* TASK STATEMENT
Both the line below containing "DATENSCHUTZ" and the line containing "Alle Rechte vorbehalten.", along with every line between them, should be repeated exactly; no other line belongs in the answer.
--- START ---
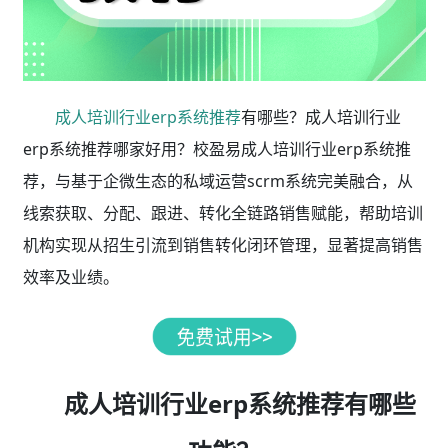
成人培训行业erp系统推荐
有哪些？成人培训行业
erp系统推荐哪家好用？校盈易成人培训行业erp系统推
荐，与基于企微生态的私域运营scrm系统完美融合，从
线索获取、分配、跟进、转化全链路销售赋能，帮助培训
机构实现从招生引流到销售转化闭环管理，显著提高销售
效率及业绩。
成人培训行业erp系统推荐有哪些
--- END ---
--- START ---
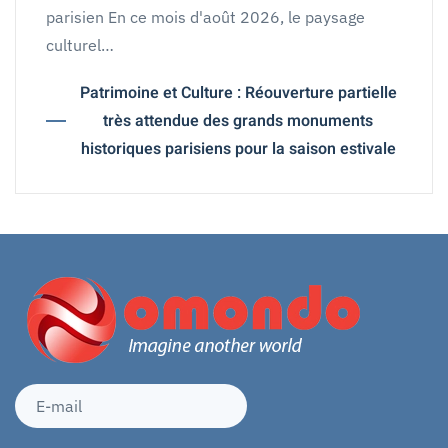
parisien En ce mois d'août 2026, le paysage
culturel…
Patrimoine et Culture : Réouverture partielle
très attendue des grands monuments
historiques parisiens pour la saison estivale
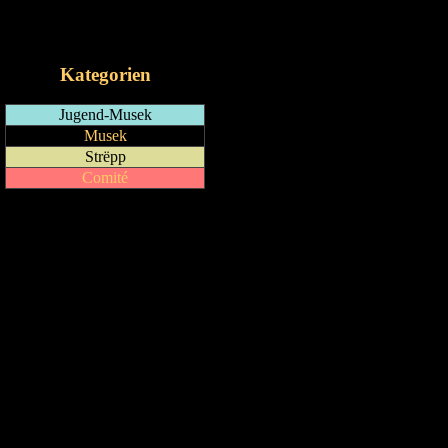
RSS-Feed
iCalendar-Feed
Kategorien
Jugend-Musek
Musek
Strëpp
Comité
--- END ---
--- START ---
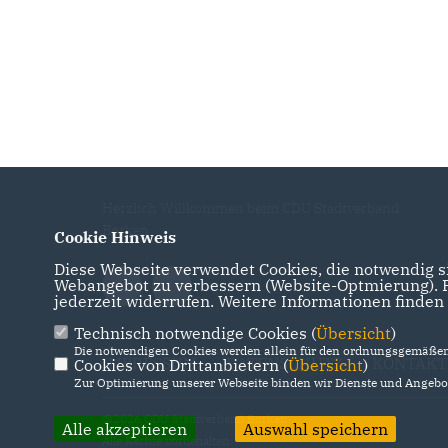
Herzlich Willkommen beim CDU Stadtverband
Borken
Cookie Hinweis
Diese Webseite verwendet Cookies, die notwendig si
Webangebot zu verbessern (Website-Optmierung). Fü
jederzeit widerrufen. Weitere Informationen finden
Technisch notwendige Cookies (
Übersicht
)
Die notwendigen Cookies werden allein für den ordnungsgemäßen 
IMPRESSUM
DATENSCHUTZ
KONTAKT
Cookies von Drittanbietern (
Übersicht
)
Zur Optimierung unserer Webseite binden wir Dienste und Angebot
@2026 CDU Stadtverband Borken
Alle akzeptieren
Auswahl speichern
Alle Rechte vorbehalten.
--- END ---
* TASK SOLUTION
DATENSCHUTZ
KONTAKT
Cookies von Drittanbietern (
Übersicht
)
Zur Optimierung unserer Webseite binden wir Dienste und Angebot
@2026 CDU Stadtverband Borken
Alle akzeptieren
Auswahl speichern
Alle Rechte vorbehalten.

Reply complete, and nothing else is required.